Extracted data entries
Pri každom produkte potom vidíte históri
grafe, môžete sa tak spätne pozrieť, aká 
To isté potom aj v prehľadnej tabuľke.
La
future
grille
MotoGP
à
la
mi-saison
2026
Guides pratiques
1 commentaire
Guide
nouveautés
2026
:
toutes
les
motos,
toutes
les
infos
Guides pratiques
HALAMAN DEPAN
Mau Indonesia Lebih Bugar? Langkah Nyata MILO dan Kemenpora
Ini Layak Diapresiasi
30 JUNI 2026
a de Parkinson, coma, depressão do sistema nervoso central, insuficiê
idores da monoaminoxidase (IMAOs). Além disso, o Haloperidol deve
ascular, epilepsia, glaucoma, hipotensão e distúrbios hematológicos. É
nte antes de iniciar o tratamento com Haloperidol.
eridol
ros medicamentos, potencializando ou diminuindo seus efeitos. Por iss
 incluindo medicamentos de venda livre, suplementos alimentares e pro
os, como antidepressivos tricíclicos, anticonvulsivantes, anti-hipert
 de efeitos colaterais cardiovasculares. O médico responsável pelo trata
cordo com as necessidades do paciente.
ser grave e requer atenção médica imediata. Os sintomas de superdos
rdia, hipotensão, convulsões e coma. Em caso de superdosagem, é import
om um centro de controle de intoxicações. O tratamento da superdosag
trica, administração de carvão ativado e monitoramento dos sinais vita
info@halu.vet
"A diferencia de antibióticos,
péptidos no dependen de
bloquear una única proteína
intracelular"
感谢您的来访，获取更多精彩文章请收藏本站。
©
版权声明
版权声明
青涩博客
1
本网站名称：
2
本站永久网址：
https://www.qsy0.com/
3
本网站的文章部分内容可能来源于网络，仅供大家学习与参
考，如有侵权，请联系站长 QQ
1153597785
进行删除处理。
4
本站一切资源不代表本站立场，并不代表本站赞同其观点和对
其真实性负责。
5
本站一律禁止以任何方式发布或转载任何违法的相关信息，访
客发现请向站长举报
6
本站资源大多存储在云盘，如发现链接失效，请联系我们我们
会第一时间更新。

...

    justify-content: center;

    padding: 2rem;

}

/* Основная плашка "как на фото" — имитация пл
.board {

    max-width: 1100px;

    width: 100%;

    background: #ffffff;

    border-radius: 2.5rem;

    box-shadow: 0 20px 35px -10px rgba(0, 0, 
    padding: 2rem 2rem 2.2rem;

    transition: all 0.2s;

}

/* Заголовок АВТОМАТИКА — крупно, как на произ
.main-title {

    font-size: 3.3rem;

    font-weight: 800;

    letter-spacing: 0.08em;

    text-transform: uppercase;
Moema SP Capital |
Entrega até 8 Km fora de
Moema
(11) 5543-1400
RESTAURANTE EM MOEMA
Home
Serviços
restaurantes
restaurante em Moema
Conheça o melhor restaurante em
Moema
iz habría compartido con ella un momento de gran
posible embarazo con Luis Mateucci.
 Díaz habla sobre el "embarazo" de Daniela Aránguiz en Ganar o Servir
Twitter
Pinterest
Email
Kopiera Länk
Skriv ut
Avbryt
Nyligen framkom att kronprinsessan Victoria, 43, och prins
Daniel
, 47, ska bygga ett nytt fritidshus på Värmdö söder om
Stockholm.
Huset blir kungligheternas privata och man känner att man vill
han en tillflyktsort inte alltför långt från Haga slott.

---

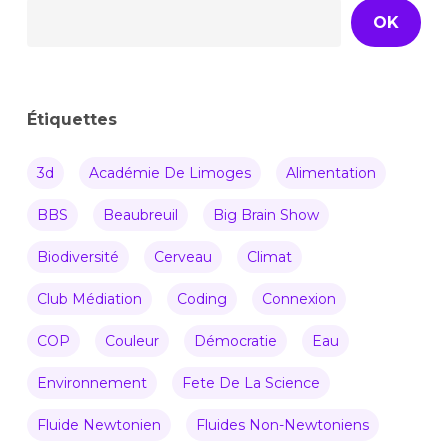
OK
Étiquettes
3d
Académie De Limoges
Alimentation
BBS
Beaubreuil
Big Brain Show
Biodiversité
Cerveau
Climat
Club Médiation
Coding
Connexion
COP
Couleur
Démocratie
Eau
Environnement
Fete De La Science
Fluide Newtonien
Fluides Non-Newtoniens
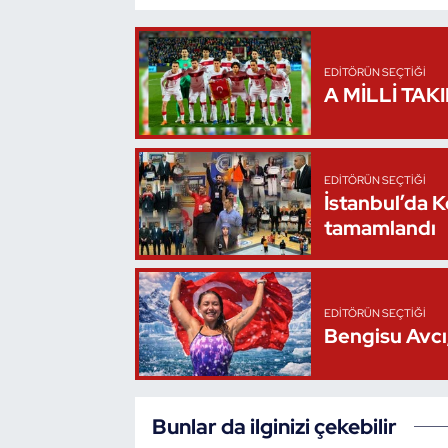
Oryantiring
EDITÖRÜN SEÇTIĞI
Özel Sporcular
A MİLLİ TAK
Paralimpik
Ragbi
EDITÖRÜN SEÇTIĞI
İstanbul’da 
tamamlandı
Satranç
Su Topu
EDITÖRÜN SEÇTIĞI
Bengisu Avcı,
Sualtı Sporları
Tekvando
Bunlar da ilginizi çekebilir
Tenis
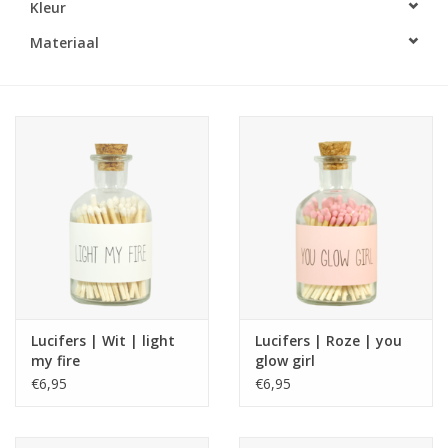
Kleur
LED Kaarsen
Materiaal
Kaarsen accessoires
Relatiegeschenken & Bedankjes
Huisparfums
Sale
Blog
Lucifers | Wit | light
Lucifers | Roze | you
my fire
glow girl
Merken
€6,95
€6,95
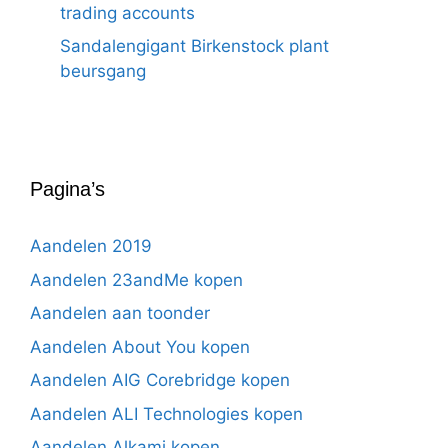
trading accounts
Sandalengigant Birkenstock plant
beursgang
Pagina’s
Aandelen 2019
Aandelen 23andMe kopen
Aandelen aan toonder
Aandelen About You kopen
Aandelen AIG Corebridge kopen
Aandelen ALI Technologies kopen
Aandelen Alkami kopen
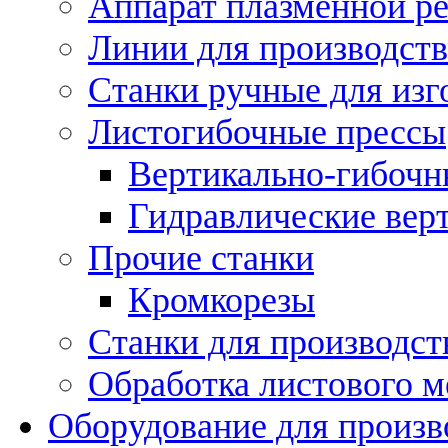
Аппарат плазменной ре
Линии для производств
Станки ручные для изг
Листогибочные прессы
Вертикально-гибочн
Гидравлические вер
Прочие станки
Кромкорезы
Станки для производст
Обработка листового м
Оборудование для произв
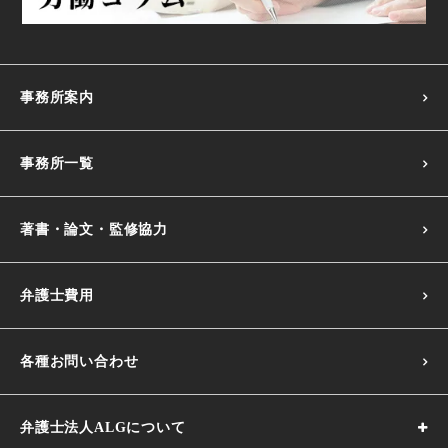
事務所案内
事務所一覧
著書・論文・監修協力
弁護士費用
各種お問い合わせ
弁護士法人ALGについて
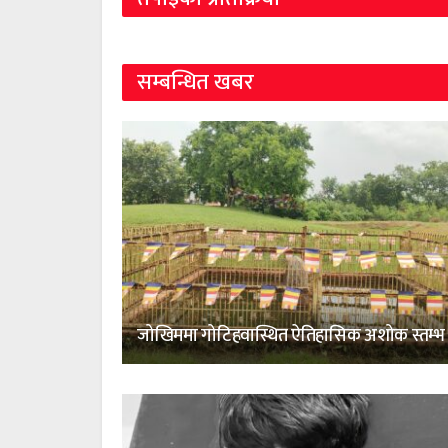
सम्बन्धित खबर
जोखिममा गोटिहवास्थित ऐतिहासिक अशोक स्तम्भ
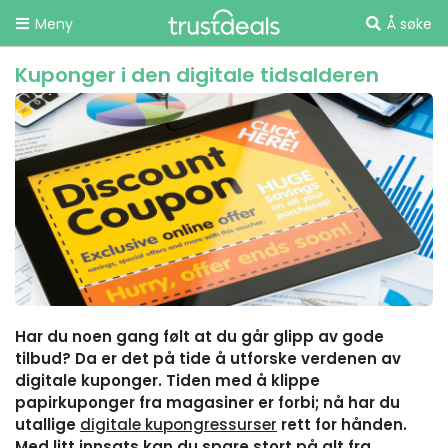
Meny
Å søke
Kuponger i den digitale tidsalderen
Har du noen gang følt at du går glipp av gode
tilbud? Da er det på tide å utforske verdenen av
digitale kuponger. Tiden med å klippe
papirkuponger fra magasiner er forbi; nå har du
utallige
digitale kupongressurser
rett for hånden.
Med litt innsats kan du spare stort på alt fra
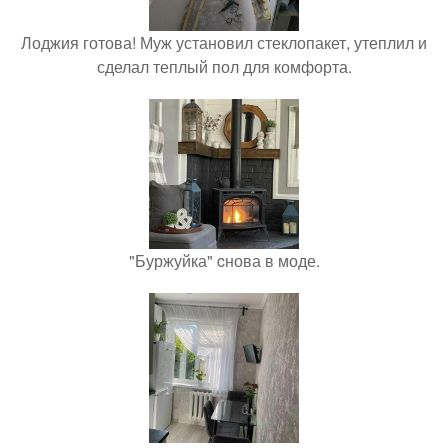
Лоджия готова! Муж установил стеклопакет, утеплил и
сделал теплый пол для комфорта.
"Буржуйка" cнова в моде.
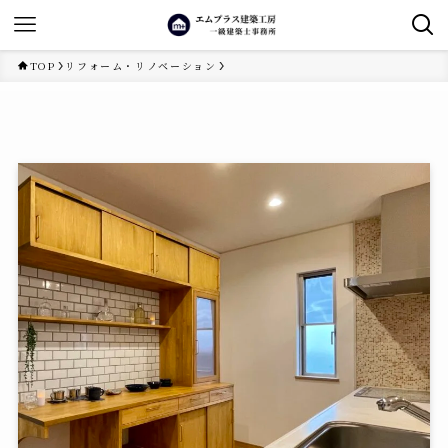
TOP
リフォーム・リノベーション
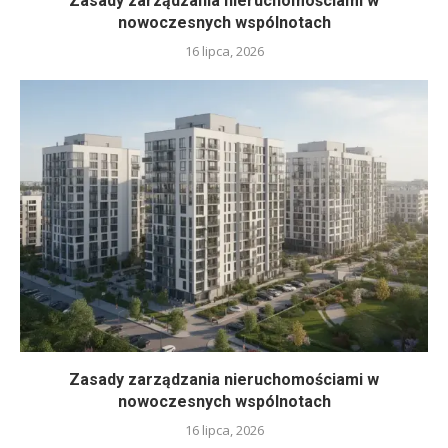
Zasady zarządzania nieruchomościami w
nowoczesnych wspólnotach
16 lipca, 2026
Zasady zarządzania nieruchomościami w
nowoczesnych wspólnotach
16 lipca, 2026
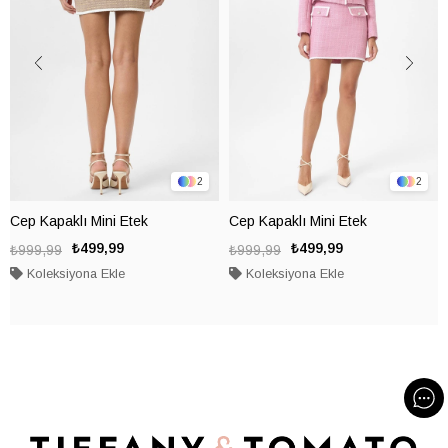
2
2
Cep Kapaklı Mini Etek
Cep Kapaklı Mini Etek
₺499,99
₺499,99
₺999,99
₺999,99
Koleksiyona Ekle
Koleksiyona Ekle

▶ _EXERCISE DIRECTIONS_
Search the data above for the word "digitale". Copy each line it is in.

▶ _RESPONSE_
Kuponger i den digitale tidsalderen
digitale kuponger. Tiden med å klippe
digitale kupongressurser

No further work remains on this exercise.